_What is needed_
All lines in the data below carrying the string "Aptitude" are to be located and copied.

::::::

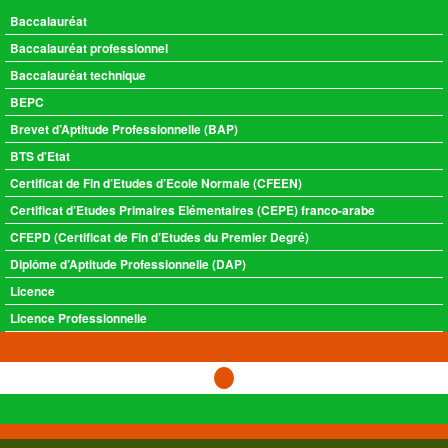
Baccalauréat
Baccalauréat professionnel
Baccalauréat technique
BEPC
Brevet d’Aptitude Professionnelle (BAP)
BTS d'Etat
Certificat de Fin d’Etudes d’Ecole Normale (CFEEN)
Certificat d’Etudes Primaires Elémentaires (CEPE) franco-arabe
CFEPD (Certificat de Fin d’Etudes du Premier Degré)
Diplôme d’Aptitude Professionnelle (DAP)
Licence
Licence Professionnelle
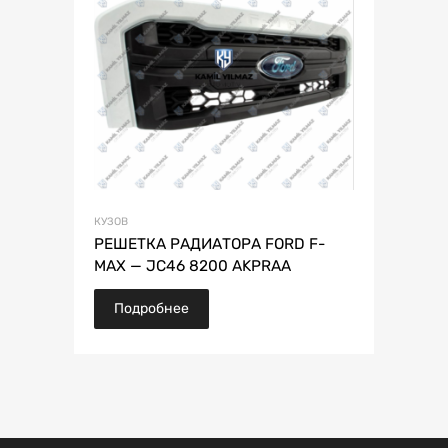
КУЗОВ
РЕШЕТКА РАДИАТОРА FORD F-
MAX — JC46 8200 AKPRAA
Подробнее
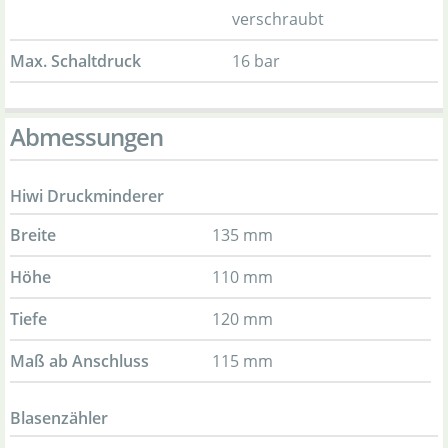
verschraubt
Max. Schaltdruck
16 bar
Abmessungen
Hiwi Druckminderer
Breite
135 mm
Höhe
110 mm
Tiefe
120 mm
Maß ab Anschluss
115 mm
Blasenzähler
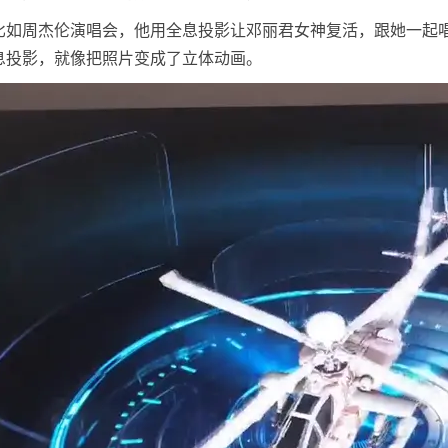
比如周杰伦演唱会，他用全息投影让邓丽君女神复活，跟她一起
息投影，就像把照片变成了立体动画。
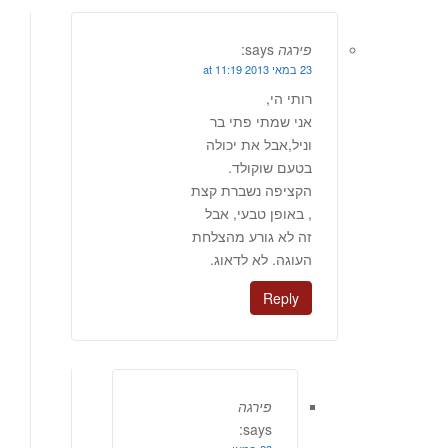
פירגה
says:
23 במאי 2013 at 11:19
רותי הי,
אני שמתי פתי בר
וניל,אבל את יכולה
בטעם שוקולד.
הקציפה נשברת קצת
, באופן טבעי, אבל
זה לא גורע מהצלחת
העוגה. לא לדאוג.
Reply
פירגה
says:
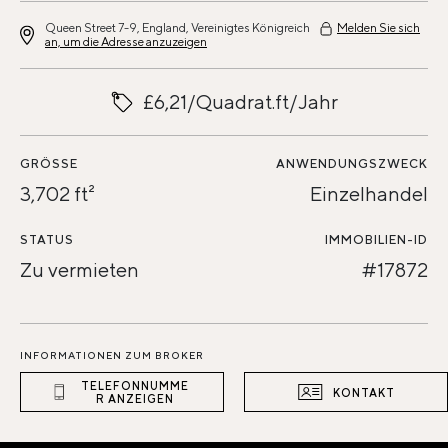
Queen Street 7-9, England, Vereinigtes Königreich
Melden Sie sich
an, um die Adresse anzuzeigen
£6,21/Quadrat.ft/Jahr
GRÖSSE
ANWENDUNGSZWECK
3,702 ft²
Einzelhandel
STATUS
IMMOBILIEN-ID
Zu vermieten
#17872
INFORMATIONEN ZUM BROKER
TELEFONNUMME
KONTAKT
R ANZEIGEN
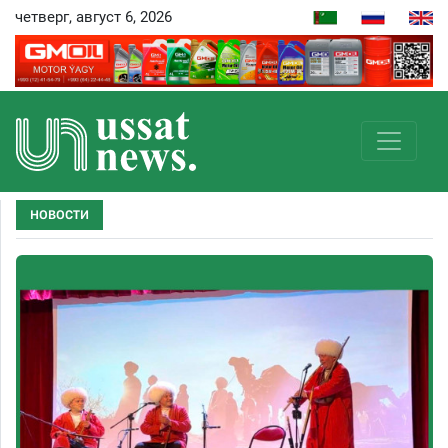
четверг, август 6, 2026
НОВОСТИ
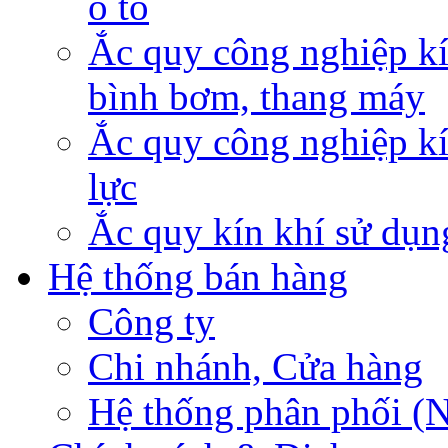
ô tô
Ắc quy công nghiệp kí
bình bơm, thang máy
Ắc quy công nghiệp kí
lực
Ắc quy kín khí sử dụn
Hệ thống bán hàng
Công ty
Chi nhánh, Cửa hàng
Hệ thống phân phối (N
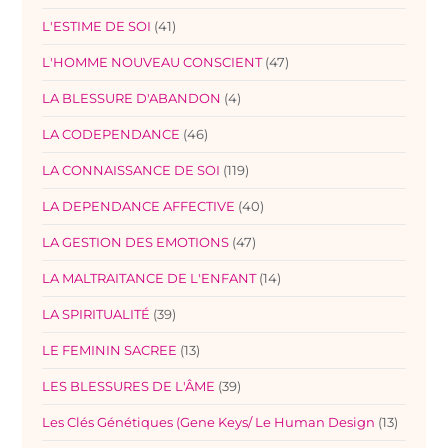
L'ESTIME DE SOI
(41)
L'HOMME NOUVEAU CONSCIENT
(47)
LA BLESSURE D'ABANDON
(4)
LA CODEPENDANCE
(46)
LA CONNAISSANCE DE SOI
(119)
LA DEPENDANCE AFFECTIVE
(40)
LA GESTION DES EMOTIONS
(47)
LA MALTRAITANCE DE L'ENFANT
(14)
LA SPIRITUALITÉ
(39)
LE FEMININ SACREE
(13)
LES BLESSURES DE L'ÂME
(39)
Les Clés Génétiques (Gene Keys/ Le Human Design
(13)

::::::

_Response to this task_
Brevet d’Aptitude Professionnelle (BAP)
Diplôme d’Aptitude Professionnelle (DAP)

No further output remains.